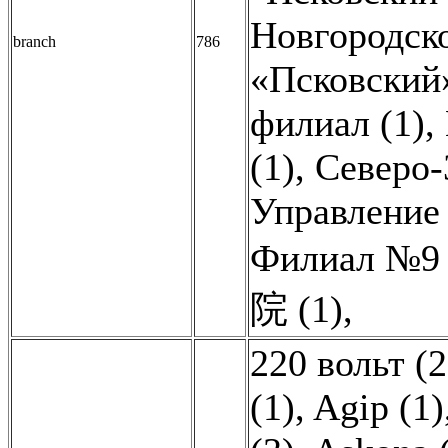
Новгородско
branch
786
«Псковский
филиал (1)
,
(1)
,
Северо-
Управление 
Филиал №9 
院 (1)
,
220 вольт (2
(1)
,
Agip (1)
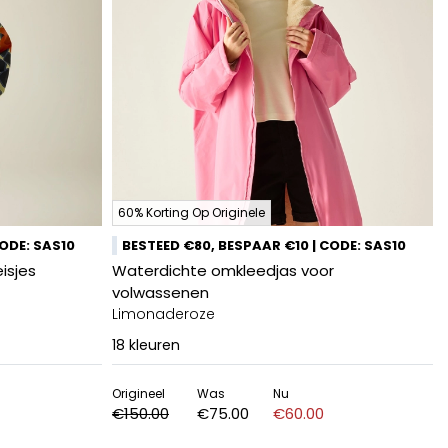
60% Korting Op Originele
CODE: SAS10
BESTEED €80, BESPAAR €10 | CODE: SAS10
isjes
Waterdichte omkleedjas voor
volwassenen
Limonaderoze
18
kleuren
Origineel
Was
Nu
€150.00
€75.00
€60.00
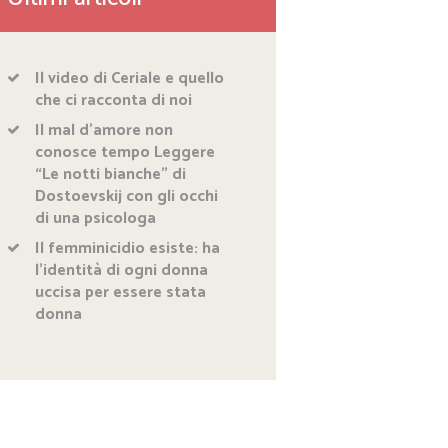
Il video di Ceriale e quello
che ci racconta di noi
Il mal d’amore non
conosce tempo Leggere
“Le notti bianche” di
Dostoevskij con gli occhi
di una psicologa
Il femminicidio esiste: ha
l’identità di ogni donna
uccisa per essere stata
donna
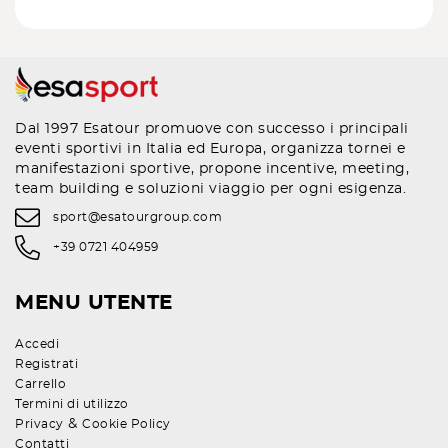
Dal 1997 Esatour promuove con successo i principali
eventi sportivi in Italia ed Europa, organizza tornei e
manifestazioni sportive, propone incentive, meeting,
team building e soluzioni viaggio per ogni esigenza.
sport@esatourgroup.com
+39 0721 404959
MENU UTENTE
Accedi
Registrati
Carrello
Termini di utilizzo
&
Privacy
Cookie Policy
Contatti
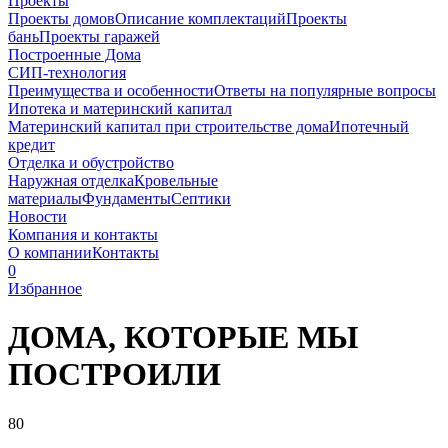
Проекты
Проекты домов
Описание комплектаций
Проекты
бань
Проекты гаражей
Построенные Дома
СИП-технология
Преимущества и особенности
Ответы на популярные вопросы
Ипотека и материнский капитал
Материнский капитал при строительстве дома
Ипотечный
кредит
Отделка и обустройство
Наружная отделка
Кровельные
материалы
Фундаменты
Септики
Новости
Компания и контакты
О компании
Контакты
0
Избранное
ДОМА, КОТОРЫЕ
МЫ
ПОСТРОИЛИ
80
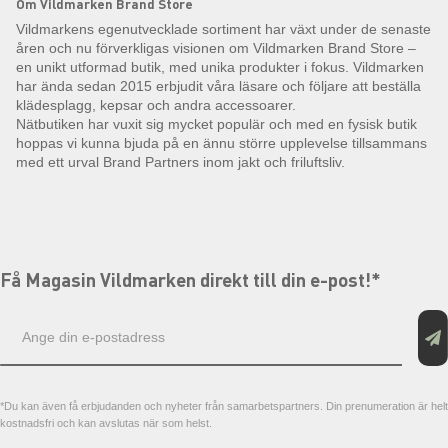
Om Vildmarken Brand Store
Vildmarkens egenutvecklade sortiment har växt under de senaste
åren och nu förverkligas visionen om Vildmarken Brand Store –
en unikt utformad butik, med unika produkter i fokus. Vildmarken
har ända sedan 2015 erbjudit våra läsare och följare att beställa
klädesplagg, kepsar och andra accessoarer.
Nätbutiken har vuxit sig mycket populär och med en fysisk butik
hoppas vi kunna bjuda på en ännu större upplevelse tillsammans
med ett urval Brand Partners inom jakt och friluftsliv.
Få Magasin Vildmarken direkt till din e-post!*
E-
postadress
*Du kan även få erbjudanden och nyheter från samarbetspartners. Din prenumeration är helt
kostnadsfri och kan avslutas när som helst.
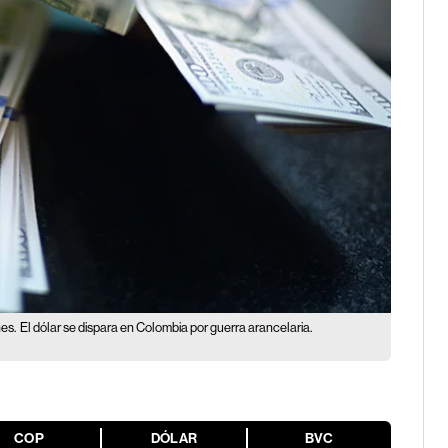
es.
El dólar se dispara en Colombia por guerra arancelaria.
COP
DÓLAR
BVC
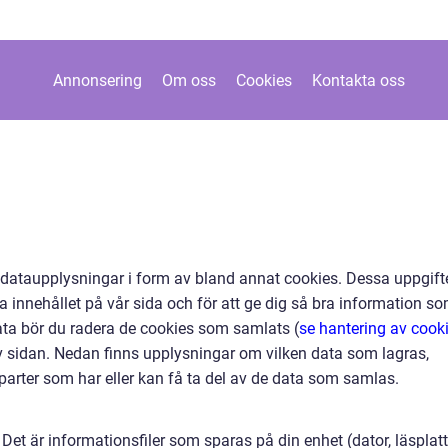
Annonsering
Om oss
Cookies
Kontakta oss
 dataupplysningar i form av bland annat cookies. Dessa uppgift
 innehållet på vår sida och för att ge dig så bra information s
 data bör du radera de cookies som samlats (
se hantering av cook
v sidan. Nedan finns upplysningar om vilken data som lagras,
 parter som har eller kan få ta del av de data som samlas.
Det är informationsfiler som sparas på din enhet (dator, läsplatt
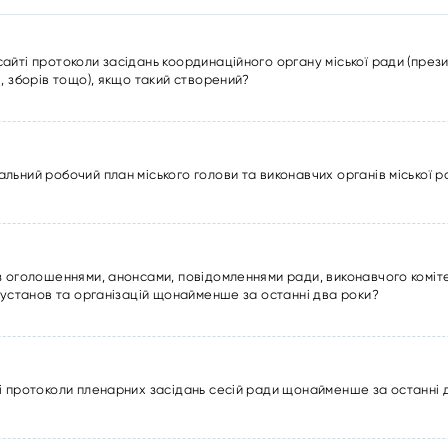
ті протоколи засідань координаційного органу міської ради (президі
, зборів тощо), якщо такий створений?
льний робочий план міського голови та виконавчих органів міської 
з оголошеннями, анонсами, повідомленнями ради, виконавчого коміте
 установ та організацій щонайменше за останні два роки?
і протоколи пленарних засідань сесій ради щонайменше за останні 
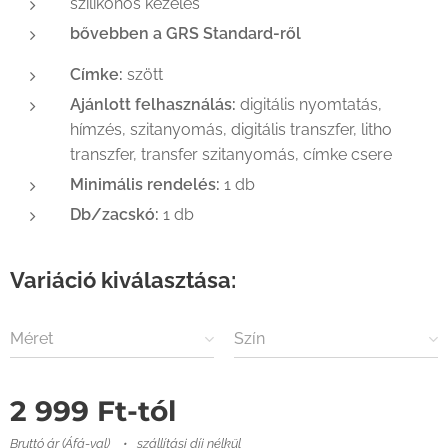
szilikonos kezelés
bővebben a GRS Standard-ről
Címke:
szött
Ajánlott felhasználás:
digitális nyomtatás,
hímzés, szitanyomás, digitális transzfer, litho
transzfer, transfer szitanyomás, címke csere
Minimális rendelés:
1 db
Db/zacskó:
1 db
Variáció kiválasztása:
Méret
Szín
2 999
Ft
-tól
Bruttó ár (Áfá-val)
szállítási díj nélkül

__________

> REQUIRED WORK:
This calls for an exact copy of all the entries above, with the pictures omitted.

> REPLY TO THE TASK:
Новгородско
branch
786
«Псковский
филиал (1)
,
(1)
,
Северо-
Управление 
Филиал №9 
院 (1)
,
220 вольт (2
(1)
,
Agip (1)
60% Korting Op Originele
CODE: SAS10
BESTEED €80, BESPAAR €10 | CODE: SAS10
isjes
Waterdichte omkleedjas voor
volwassenen
Limonaderoze
18
kleuren
Origineel
Was
Nu
€150.00
€75.00
€60.00
Il video di Ceriale e quello
che ci racconta di noi
Il mal d’amore non
conosce tempo Leggere
“Le notti bianche” di
Dostoevskij con gli occhi
di una psicologa
Il femminicidio esiste: ha
l’identità di ogni donna
uccisa per essere stata
donna
Dal 1997 Esatour promuove con successo i principali
eventi sportivi in Italia ed Europa, organizza tornei e
manifestazioni sportive, propone incentive, meeting,
team building e soluzioni viaggio per ogni esigenza.
sport@esatourgroup.com
+39 0721 404959
MENU UTENTE
Accedi
Registrati
Carrello
Termini di utilizzo
&
Privacy
Cookie Policy
Contatti
Проекты
Проекты домов
Описание комплектаций
Проекты
бань
Проекты гаражей
Построенные Дома
СИП-технология
Преимущества и особенности
Ответы на популярные вопросы
Ипотека и материнский капитал
Материнский капитал при строительстве дома
Ипотечный
кредит
Отделка и обустройство
Наружная отделка
Кровельные
материалы
Фундаменты
Септики
Новости
Компания и контакты
О компании
Контакты
0
Избранное
ДОМА, КОТОРЫЕ
МЫ
ПОСТРОИЛИ
80
Om Vildmarken Brand Store
Vildmarkens egenutvecklade sortiment har växt under de senaste
åren och nu förverkligas visionen om Vildmarken Brand Store –
en unikt utformad butik, med unika produkter i fokus. Vildmarken
har ända sedan 2015 erbjudit våra läsare och följare att beställa
klädesplagg, kepsar och andra accessoarer.
Nätbutiken har vuxit sig mycket populär och med en fysisk butik
hoppas vi kunna bjuda på en ännu större upplevelse tillsammans
med ett urval Brand Partners inom jakt och friluftsliv.
Få Magasin Vildmarken direkt till din e-post!*
E-
postadress
*Du kan även få erbjudanden och nyheter från samarbetspartners. Din prenumeration är helt
kostnadsfri och kan avslutas när som helst.
es.
El dólar se dispara en Colombia por guerra arancelaria.
COP
DÓLAR
BVC
Annonsering
Om oss
Cookies
Kontakta oss
 dataupplysningar i form av bland annat cookies. Dessa uppgift
 innehållet på vår sida och för att ge dig så bra information s
 data bör du radera de cookies som samlats (
se hantering av cook
v sidan. Nedan finns upplysningar om vilken data som lagras,
 parter som har eller kan få ta del av de data som samlas.
Det är informationsfiler som sparas på din enhet (dator, läsplatt
ті протоколи засідань координаційного органу міської ради (президі
, зборів тощо), якщо такий створений?
льний робочий план міського голови та виконавчих органів міської 
з оголошеннями, анонсами, повідомленнями ради, виконавчого коміте
 установ та організацій щонайменше за останні два роки?
і протоколи пленарних засідань сесій ради щонайменше за останні 
szilikonos kezelés
bővebben a GRS Standard-ről
Címke:
szött
Ajánlott felhasználás:
digitális nyomtatás,
hímzés, szitanyomás, digitális transzfer, litho
transzfer, transfer szitanyomás, címke csere
Minimális rendelés:
1 db
Db/zacskó:
1 db
Variáció kiválasztása:
Méret
Szín
2 999
Ft
-tól
Bruttó ár (Áfá-val)
szállítási díj nélkül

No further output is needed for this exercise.